# Your instructions
What the task requires is an exact printout of the listing below, pictures excluded.

# Entries shown
•••

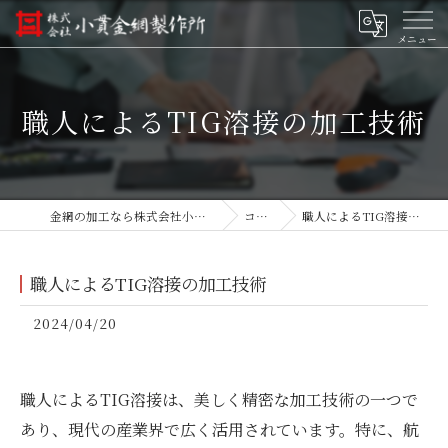
職人によるTIG溶接の加工技術
金網の加工なら株式会社小貫金網製作所
コラム
職人によるTIG溶接の加工技術
職人によるTIG溶接の加工技術
2024/04/20
職人によるTIG溶接は、美しく精密な加工技術の一つで
あり、現代の産業界で広く活用されています。特に、航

•••

# Written solution
職人によるTIG溶接の加工技術
金網の加工なら株式会社小貫金網製作所
コラム
職人によるTIG溶接の加工技術
職人によるTIG溶接の加工技術
2024/04/20
職人によるTIG溶接は、美しく精密な加工技術の一つで
あり、現代の産業界で広く活用されています。特に、航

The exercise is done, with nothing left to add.